With his third term confirmed, “Xi Jinping is now in some ways freer to act and less burdened by not having to keep watching what his rivals are doing,” Yang said. “I think that may actually influence his approach and may make it easier for him to deal with Biden.”

White House officials downplayed hopes that Xi’s new five-year tenure in the Communist Party could give him room to engage more fully on issues where China has some overlapping interests with the US.

During a meeting with Defense Department officials on Wednesday, Biden stressed that the US is “not seeking conflict” with China. Hours later, Chinese state television reported that Xi told members of the National Committee on US-China Relations that Beijing should find ways to work with Washington on issues of mutual concern.

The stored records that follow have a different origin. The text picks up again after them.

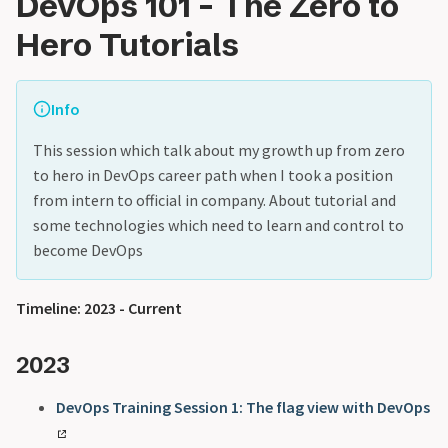
DevOps 101 - The Zero to
Hero Tutorials
Info
This session which talk about my growth up from zero
to hero in DevOps career path when I took a position
from intern to official in company. About tutorial and
some technologies which need to learn and control to
become DevOps
Timeline: 2023 - Current
2023
DevOps Training Session 1: The flag view with DevOps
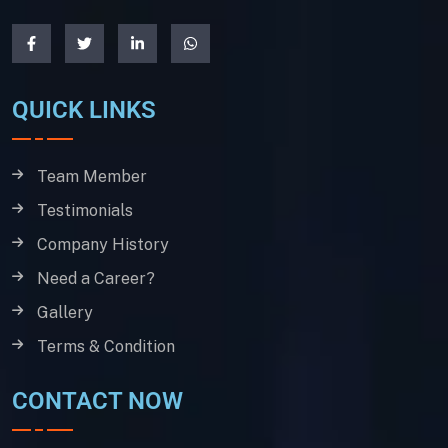
QUICK LINKS
Team Member
Testimonials
Company History
Need a Career?
Gallery
Terms & Condition
CONTACT NOW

The conciliatory moment was short-lived.

The next day, U.S. and Chinese officials traded rhetorical shots over a U.S. move earlier this month to expand export controls on sales of advanced semiconductor chips to China.

“The US has exaggerated the concept of national security and suppressed China’s development, and ordinary trade cooperation has been politicized and shaped as weapons,” Wang Hongxia, a counselor at the Chinese embassy in Washington, told reporters.

Her comments came not long after the Commerce Department’s top official, Assistant Secretary Alan Estevez, told a Washington forum that “if I was a betting man, I’d put money” on the US imposing more export controls on China.

China’s economy is slowing and Beijing reported this month that growth in the first nine months of the year was 3%, causing it to fall well below its official full-year target of 5.5%. The country’s economy is also reeling from strict “zero” COVID rules, and Beijing is facing a slowdown in exports and house prices, which fell to a seven-year low in September.

It also faces increased competition from the US and the European Union, which are investing tens of billions of dollars in the race for semiconductors and other technologies. All of this points to the possibility that China may not eclipse US gross domestic product by 2030, as many economists have predicted.

Ruchir Sharma, chairman of Rockefeller International, recently concluded that with its likely growth trajectory, China will overtake the US economy by 2060, if it succeeds at all.

At the same time, Secretary of State Antony Blinken, as well as the US chief naval operations officer, Admiral Mike Gilday, recently expressed concern that Beijing may try to speed up its timeline to conquer Taiwan. Blinken said China had made a “fundamental decision that the status quo is no longer acceptable.”

China has largely refrained from criticizing Russia’s war in Ukraine, but has also delayed arms shipments to Moscow. Still, the conflict has raised concerns in Taiwan that China – which has never controlled the island – could be further emboldened to press ahead with its long-touted plan for unification.

Tensions between the US and China were further fueled by House Speaker Nancy Pelosi’s visit to Taiwan in August and Biden’s remark in May that the US military would defend Taiwan in the event of a Chinese attack, a White House comment later downplayed.

“The concern now is that Xi Jinping, with unlimited power and ambition, can use Taiwan to distract from his domestic problems,” said Keith Krach, a former secretary of state during the Trump administration. “I hope he looked at the courage of the Ukrainians and reckoned that the people of Taiwan are just as brave, maybe even more so.”